По части собирания себя Санька действительно была профессионалом. В дело шло все: психотерапия, медитация, молитва, гипноз, осознанное дыхание, утренние страницы…

Казалось, Санька задалась целью освоить все практики самопознания и самосозидания, изобретенные человечеством. Но это был не спорт и не перфекционизм, как считали окружающие, а жестокая необходимость. Едва она переставала «барахтаться», как пропасть, жившая внутри нее, тут же разевала смрадную пасть, готовясь одним махом заглотить все.

«Нет! – кричала ей Санька. – Не дождетесь! Я есть! Я живая! И я буду жить! Жить!»
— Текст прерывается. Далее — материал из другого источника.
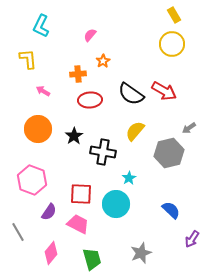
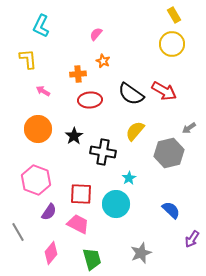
pink semicircle: moved 6 px right, 1 px up
orange star: rotated 16 degrees counterclockwise
pink hexagon: moved 4 px right
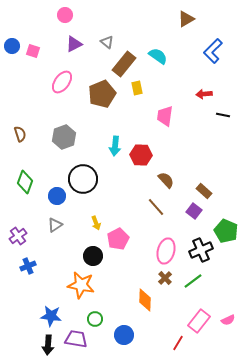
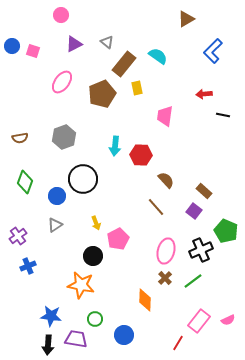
pink circle at (65, 15): moved 4 px left
brown semicircle at (20, 134): moved 4 px down; rotated 98 degrees clockwise
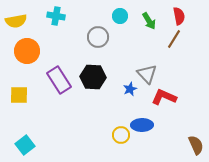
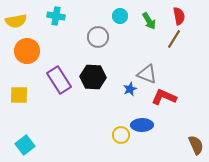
gray triangle: rotated 25 degrees counterclockwise
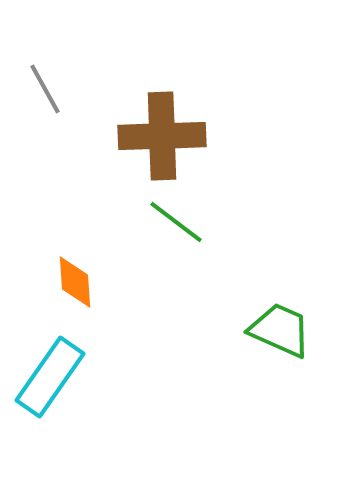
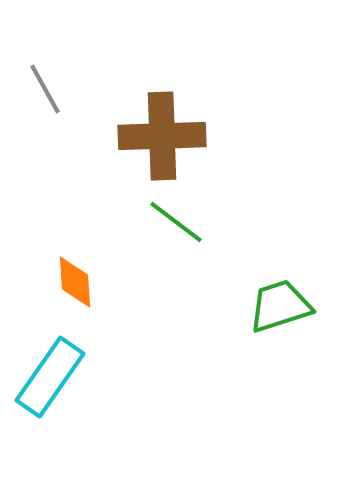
green trapezoid: moved 24 px up; rotated 42 degrees counterclockwise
А жить означало любить. То есть оставаться открытой. Как рана. Не заживать. Тогда как пропасть непрерывно твердила: «Нет, это слишком больно, слишком опасно, закройся, запрись, умри…»

Пропасть шипела, нашептывала, шепелявила, будто шуршала серая оберточная бумага или жужжала обреченная муха, копошась в старой вате между оконных рам.

Санька ненавидела этот голос. Но жить означало любить. В том числе и свою пропасть. Это была задача на будущее, а пока Санька, содрогаясь от отвращения, опасливо изучала ее края, постепенно привыкая смотреть в лицо бездне.